Neuroscientist Christiaan Levelt is fascinated by inhibitory neurons. ‘They used to be ignored; scientists only focused on their excitatory counterparts. But inhibitory neurons are vital for brain development.’ They play a crucial part at the start and end of critical periods, which are the ‘now or never’ stages during which, for instance, you learn to talk, or see well.

‘Inhibitory neurons play a crucial part at the start and end of the ‘now or never’ stages of development’

Levelt’s group concentrates on the visual cortex, the part of the brain that controls our sight. Brain functions such as seeing or hearing are fully developed around the eighth year of life. ‘During that critical period, the growth and withdrawal of axons is much more extensive than in the adult brain. Also, the brain forms and loses more synapses during this period. It is during this critical period that the connections between brain cells are formed and optimized. At a later age, this is a rare occurrence,’ says Levelt. ‘And that makes sense, as the connecting roads have already been laid by then.’

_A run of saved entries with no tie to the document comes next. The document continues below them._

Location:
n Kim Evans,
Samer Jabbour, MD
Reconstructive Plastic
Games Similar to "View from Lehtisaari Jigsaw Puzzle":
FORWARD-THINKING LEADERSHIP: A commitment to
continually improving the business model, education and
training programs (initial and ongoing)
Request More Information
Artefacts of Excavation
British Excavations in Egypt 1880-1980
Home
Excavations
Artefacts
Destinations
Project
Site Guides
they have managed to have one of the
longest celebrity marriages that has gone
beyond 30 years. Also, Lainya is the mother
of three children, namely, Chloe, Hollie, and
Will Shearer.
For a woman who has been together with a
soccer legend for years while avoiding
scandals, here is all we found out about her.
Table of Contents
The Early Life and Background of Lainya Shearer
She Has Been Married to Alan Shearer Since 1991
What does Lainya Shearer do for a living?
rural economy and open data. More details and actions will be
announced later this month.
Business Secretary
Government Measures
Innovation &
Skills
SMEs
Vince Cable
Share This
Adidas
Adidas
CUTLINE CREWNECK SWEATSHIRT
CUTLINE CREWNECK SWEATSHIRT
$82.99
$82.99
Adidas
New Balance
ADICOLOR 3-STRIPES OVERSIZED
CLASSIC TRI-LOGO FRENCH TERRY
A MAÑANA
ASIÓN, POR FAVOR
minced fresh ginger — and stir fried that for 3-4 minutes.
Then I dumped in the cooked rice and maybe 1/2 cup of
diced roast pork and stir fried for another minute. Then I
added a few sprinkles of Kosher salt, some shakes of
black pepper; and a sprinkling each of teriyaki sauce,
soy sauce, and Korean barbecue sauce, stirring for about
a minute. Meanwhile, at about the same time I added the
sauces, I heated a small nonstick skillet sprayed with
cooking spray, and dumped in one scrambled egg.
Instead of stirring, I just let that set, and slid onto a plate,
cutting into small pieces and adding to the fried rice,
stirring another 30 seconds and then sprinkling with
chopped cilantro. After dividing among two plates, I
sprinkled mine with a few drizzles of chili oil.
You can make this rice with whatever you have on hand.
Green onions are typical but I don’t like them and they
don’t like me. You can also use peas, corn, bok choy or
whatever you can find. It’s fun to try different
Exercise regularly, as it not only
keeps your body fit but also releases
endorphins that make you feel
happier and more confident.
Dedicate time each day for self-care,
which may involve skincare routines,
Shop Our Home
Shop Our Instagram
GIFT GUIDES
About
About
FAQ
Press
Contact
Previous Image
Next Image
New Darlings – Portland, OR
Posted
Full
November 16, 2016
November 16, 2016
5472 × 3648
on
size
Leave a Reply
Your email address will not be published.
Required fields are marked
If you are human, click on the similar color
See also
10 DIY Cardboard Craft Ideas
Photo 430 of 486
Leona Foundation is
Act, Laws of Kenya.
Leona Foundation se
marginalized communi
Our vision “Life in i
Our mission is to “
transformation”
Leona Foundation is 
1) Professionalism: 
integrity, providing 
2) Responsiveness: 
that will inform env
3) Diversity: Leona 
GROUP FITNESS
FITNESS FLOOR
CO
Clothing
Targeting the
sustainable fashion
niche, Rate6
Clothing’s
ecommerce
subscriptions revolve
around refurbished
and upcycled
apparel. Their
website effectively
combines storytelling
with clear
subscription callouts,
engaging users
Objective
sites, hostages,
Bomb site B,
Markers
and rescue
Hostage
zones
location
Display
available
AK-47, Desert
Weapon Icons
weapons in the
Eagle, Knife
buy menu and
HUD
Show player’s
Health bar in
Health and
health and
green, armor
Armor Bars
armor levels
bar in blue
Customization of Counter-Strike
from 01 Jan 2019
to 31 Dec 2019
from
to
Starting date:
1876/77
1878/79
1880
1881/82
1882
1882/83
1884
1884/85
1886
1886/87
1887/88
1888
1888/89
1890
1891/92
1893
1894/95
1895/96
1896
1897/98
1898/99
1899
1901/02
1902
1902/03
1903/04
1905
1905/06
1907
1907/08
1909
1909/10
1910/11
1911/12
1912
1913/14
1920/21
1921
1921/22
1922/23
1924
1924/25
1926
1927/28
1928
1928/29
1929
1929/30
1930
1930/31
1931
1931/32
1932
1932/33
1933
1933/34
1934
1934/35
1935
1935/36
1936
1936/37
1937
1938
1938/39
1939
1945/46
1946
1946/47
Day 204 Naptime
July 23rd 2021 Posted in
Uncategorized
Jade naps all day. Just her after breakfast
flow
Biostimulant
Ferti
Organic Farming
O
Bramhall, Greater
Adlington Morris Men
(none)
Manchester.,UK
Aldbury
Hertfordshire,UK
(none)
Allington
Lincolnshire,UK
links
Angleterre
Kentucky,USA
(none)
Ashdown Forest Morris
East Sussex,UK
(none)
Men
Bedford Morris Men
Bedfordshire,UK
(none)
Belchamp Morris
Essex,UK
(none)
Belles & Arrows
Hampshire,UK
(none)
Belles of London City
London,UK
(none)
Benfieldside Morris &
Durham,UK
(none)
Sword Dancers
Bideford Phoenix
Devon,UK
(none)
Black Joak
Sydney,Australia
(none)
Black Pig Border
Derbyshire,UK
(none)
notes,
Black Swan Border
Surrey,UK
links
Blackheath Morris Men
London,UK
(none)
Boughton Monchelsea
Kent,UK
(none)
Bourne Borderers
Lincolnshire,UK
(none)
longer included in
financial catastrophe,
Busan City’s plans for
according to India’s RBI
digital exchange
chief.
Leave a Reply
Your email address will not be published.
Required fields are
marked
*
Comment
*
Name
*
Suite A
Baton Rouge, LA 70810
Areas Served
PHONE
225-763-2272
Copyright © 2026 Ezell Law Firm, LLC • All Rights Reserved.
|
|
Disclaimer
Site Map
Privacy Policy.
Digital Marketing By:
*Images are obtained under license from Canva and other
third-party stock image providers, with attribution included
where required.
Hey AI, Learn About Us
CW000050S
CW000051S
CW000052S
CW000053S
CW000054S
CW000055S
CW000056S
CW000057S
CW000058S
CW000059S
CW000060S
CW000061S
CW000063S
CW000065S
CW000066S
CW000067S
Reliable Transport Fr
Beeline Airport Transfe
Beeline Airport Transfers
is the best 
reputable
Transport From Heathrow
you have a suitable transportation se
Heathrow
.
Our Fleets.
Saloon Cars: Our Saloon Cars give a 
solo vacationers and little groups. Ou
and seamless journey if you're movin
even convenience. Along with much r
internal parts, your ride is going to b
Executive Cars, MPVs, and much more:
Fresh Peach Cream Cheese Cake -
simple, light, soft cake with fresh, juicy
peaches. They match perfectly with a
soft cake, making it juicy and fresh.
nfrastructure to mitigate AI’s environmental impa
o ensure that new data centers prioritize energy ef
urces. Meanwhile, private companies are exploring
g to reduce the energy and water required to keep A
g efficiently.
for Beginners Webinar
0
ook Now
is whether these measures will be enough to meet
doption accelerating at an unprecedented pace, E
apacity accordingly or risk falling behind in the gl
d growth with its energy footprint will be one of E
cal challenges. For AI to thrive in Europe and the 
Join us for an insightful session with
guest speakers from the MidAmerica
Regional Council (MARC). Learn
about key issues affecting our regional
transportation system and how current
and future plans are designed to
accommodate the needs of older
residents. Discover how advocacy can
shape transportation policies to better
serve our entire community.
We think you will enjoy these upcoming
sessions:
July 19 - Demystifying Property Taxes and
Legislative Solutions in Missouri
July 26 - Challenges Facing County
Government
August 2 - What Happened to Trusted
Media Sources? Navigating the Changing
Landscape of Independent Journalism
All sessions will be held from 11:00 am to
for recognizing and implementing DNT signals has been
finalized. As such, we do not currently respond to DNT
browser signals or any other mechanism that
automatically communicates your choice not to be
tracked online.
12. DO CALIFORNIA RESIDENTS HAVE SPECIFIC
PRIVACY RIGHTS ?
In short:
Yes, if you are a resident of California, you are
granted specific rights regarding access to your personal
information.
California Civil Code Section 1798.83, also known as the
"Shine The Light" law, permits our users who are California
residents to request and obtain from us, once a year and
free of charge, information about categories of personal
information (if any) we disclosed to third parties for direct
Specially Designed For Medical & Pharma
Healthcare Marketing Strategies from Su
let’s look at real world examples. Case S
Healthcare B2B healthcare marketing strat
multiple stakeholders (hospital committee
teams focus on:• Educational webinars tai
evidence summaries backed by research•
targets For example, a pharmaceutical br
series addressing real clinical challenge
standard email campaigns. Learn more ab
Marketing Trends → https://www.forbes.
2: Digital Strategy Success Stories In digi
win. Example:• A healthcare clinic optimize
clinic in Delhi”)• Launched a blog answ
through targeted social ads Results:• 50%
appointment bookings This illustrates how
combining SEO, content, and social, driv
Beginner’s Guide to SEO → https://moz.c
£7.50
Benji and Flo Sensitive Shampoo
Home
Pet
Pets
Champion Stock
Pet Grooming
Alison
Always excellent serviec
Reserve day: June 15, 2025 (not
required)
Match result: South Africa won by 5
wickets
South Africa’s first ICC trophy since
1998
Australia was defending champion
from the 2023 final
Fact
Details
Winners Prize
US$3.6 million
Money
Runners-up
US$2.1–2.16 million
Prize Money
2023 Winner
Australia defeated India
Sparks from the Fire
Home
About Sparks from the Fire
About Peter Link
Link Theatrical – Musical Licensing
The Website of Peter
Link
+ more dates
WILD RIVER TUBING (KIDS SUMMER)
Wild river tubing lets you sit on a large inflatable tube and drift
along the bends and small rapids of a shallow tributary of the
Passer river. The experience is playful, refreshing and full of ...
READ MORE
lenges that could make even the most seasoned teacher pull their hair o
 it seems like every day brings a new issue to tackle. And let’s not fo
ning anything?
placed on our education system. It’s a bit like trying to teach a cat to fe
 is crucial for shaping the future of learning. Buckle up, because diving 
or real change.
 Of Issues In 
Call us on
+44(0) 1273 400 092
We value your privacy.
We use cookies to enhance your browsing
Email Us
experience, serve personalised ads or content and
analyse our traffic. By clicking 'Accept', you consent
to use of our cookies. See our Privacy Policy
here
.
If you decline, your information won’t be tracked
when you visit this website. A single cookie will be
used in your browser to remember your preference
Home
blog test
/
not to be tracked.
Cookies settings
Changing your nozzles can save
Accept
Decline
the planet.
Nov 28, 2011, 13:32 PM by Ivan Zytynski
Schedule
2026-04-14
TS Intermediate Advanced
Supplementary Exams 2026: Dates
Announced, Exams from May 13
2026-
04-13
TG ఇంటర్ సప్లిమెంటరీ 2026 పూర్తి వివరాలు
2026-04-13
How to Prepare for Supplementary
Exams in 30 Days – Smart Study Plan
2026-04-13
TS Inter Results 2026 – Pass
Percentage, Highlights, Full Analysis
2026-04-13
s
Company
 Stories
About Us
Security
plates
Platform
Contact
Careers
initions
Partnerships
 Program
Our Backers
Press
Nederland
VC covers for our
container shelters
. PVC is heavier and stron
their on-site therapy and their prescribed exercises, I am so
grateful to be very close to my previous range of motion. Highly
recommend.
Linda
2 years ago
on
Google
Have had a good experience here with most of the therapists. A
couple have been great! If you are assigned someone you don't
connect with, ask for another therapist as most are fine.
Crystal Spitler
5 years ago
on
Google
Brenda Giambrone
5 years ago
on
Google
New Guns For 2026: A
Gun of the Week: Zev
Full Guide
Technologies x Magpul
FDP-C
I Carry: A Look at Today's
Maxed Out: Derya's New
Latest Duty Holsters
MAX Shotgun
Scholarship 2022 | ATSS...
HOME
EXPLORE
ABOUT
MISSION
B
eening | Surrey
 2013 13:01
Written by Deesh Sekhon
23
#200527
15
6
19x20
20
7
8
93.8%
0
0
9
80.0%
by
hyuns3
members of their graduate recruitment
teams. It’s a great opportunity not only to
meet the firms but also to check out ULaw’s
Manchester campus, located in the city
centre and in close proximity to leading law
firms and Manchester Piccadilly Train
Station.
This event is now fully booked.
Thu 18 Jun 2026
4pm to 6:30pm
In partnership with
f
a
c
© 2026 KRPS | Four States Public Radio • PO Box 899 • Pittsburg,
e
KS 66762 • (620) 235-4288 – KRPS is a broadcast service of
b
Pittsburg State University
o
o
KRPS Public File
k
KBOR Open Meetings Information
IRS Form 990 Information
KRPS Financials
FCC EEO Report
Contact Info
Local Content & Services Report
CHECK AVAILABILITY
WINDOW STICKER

However, this road network is not made of concrete. It has a certain ‘plasticity’, an ability to learn. This was what Levelt discovered when he taped one eye shut in adult mice and noticed that, after a while, their visual cortex responded better to the open eye when the other eye was closed. ‘We noticed that many synapses of inhibitory neurons disappeared. And scientists who do research in other brain regions have found that plasticity increases when inhibitory neurons become less active.’

There are dozens of kinds of inhibitory neurons. The question is what exactly it is that they do. Levelt is trying to answer that question with the help of modern techniques, such as optogenetics, in vivo two-photon-microscopy and calcium imaging. ‘For about the past three years, it has been possible, through a combination of these techniques, to disentangle networks and see how they work. The strength of our lab is that we have all the tools to analyze what happens, from the molecule up to the entire system.’ He laughs. ‘I have never enjoyed my research more.’

Levelt hopes his search will bring him two things. ‘I want to understand the circuit: how do inhibitory neurons switch learning processes on or off. And I would like to know what actions will restore the plasticity in an adult system that has become dysfunctional due to a developmental disorder or a neurodegenerative disease. We will be working on that in the next few years, and I am very excited by that.’